Unlike Nilsson, Dylan doesn’t opt for a full-throttle orchestral backdrop for Shadows. Instead, he pares down the arrangements—recorded at LA’s Capitol Studios where Sinatra did most of his finest work—to a tight five man band augmented by occasional horns. Brilliantly, he exchanges Jenkins’ patented weeping violin section for Donny Herron’s pedal steel guitar. The result? The musical backdrop may be sparer but the emotional wallop is the same.
What’s surprising is Dylan’s sublime singing. Take the album’s opener “I’m A Fool To Want You.” The song is arguably the most important of Sinatra’s career. Co-written by Frank, he first sang it in March of 1951 during a tumultuous time—personally and professionally—near the end of his contract with Columbia Records and his performance reflects the pain he was going through. It’s the song that transitions the crooner he was to the supreme balladeer he became.
When Sinatra redid “Fool” for Jenkins on Where Are You for Capitol Records in May of 1957, he consciously refined his interpretation. Where on the Columbia version Sinatra sounds on the verge of a nervous breakdown, the Capitol version is that of a man who is tremulously resigned to his heartbreaking fate.
Dylan deepens that approach. Any worries of Dylan tossing these songs off as he did the holiday tunes on 2009’s self-parodying Christmas In The Heart are immediately dispelled by his “I’m A Fool To Want You.” Demonstrating an uncommon respect for the lyrics, his enunciation is perfectly clear. And his acting chops have rarely been better. With Herron’s twangy pedal steel conjuring up memories of a past romance, Dylan sounds like an old man still haunted by a paramour. He even throws in a Sinatraism by bending the notes on the line “I said I’d leave you.” (Has Dylan ever sung the words “I love you” with more conviction then he does here?)
Sinatra recorded “The Night We Called It A Day” three times. Once for RCA Records in 1942 during his Tommy Dorsey days, once for Columbia in 1947—both arranged by Axel Stordahl—and a decade later with Jenkins for the LP Where Are You. A rangy torch song, Dylan’s soft croon humanizes such melodramatic lines like “the hoot of an owl in the sky.” He is more full-throated on his covers of the questioning “Where Are You” and “What’ll I Do”—both Jenkins’ charts, the latter from the All Alone album—but no less effective.
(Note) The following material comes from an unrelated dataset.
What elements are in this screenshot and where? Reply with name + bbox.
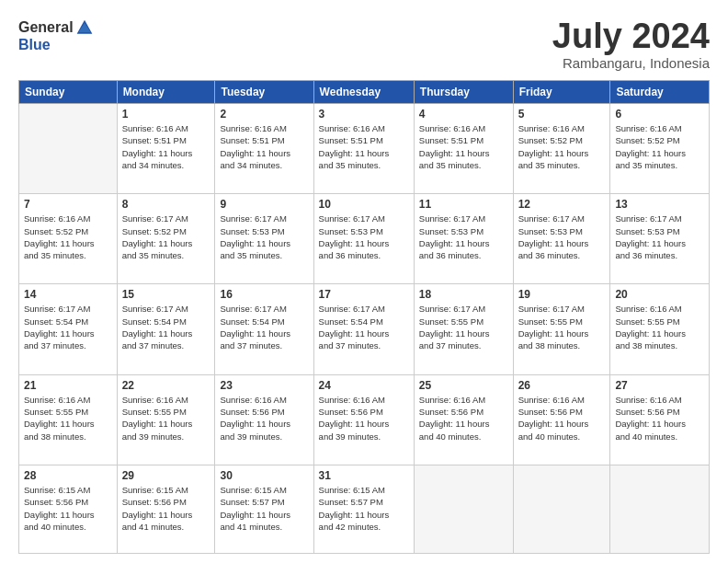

“Stay With Me” is a gem. Sinatra recorded it with a spare Ernie Freeman arrangement in December of 1963. He was doing a favor for Otto Preminger who used it on the soundtrack of his then controversial feature about the Catholic Church, The Cardinal. It’s the sort of forgotten tune one might expect expert musicologist Dylan to unearth for his superb satellite radio show but not to sing himself. Yet you can hear him do a couple of exemplary live renditions of it on YouTube. On this recorded version Dylan zooms in on a subtle Sinatra singing strength: while no one communicated heartbreak quite like Frank, no one pleaded as well as he did either. Dylan does come close on “Stay.” And his yearning reading of the line “I grow cold” is chilling.
“Autumn Leaves” is a chestnut that tends to bring out the bombast in arrangers. Sinatra and Jenkins certainly didn’t shy away from a grand orchestral concept on Where Are You. Dylan, though, takes it in another, gentler direction with an acoustic guitar curlicue anchoring his one chorus and out rendition. He wisely takes the same understated approach with “Some Enchanted Evening” and “Full Moon And Empty Arms.”
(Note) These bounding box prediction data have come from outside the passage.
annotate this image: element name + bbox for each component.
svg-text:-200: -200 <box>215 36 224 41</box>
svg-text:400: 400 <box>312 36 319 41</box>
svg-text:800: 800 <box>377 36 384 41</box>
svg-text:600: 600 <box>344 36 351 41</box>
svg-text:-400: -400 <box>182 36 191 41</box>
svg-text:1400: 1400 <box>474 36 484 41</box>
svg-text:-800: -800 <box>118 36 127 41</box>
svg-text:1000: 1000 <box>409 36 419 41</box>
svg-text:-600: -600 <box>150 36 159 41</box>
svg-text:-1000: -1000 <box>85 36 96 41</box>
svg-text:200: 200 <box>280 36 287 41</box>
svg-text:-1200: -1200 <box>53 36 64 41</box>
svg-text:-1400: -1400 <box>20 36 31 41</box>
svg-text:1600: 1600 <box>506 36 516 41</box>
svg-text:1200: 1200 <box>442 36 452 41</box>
“Why Try To Change Me Now” is another key Sinatra song. It was first recorded in September of 1952 at his final recording session for Columbia. Unhappy with the banal pop the company’s top producer Mitch Miller was trying to force upon him, Sinatra sang “Why” with a plaintive throb in his throat. Seven years later, he revisited the song with Jenkins on the album No One Cares. This version is even more emotional with Sinatra singing in a quivering upper register.
Dylan instantly connects with the wanderlust in the lyric. “I’m sentimental/So I walk in the rain/I’ve got some habits/Even I can’t explain/Could start for the corner/Turn up in Spain/Why try to change me now.” Like Sinatra, a fellow iconoclast full of “daydreams galore,” Dylan’s defiant as he’s asked why he can’t be more conventional. “People talk/People stare/So I try/But that’s not for me/Cause I can’t see/My kind of crazy world go passing me by.” But his lover remains unconvinced and Dylan superbly captures the pathos as he pleads: “Don’t you remember/I was always your clown.” As he repeats the song’s title, his voice finally breaks in defeat on “now.” It is a superb performance easily the equal of both of Sinatra’s.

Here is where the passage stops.